K-Extractor: Technical Details

K-Extractor includes powerful pre-processing modules that support all popular office formats, web and wiki pages, PDFs and ebooks and recognizes the structure of the documents. The semantic functionality is based on our high-quality NLP Pipeline. K-Extractor allows ingestion of the extracted knowledge into existing storage on the customer side.

All the steps involved in the knowledge extraction, including queries and calls, preprocessing and NLP pipeline execution, loading extracted RDF triples into the storage, etc., are performed in parallel. The expected throughput is 1 KB/sec per CPU. Currently, one system installation provides real-time search access for 7 million research publications.

System Requirements

Architecture: Intel/AMD 32-bit and 64-bit

Operating System: CentOS release 5.x, 6.x

RedHat Enterprise Linux release 5.x, 6.x Oracle Linux release 5.x, 6.x

Memory: minimum 2GB; preferred 4GB+

Free disk space: 8GB minimum; more depending on data

Oracle Database: version 11g or 12c

Oracle Database options: Spatial Option for using RDF store and semantic index

Cloud-Based Service

K-Extractor is available as SaaS, allowing smooth scalability, and hassle-free integration with customer infrastructure. We provide a dedicated instance with RESTful API and secure access.

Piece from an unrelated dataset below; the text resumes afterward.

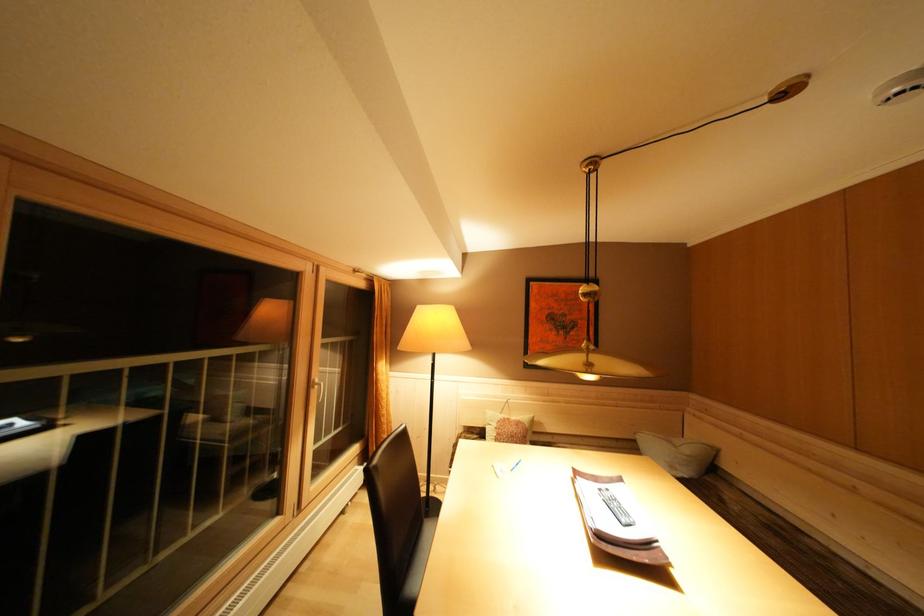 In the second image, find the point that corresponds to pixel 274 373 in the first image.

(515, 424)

Integration with Other Semantic Tools

K-Extractor can be used together with other Lymba's NLP solutions to provide more functionality:

Incorporate customer-provided ontologies or knowledge bases to improve inference and querying.

Generate automatic ontologies from customer-provided documents using Jaguar. Jaguar also supports the merging of ontologies, to merging newly generated ontologies with customer-provided ontologies into a uniform representation.

Intelligent search with Collaborative High Precision Search (CHiPS) to browse key topics and work with document collection in a more usual search-like way.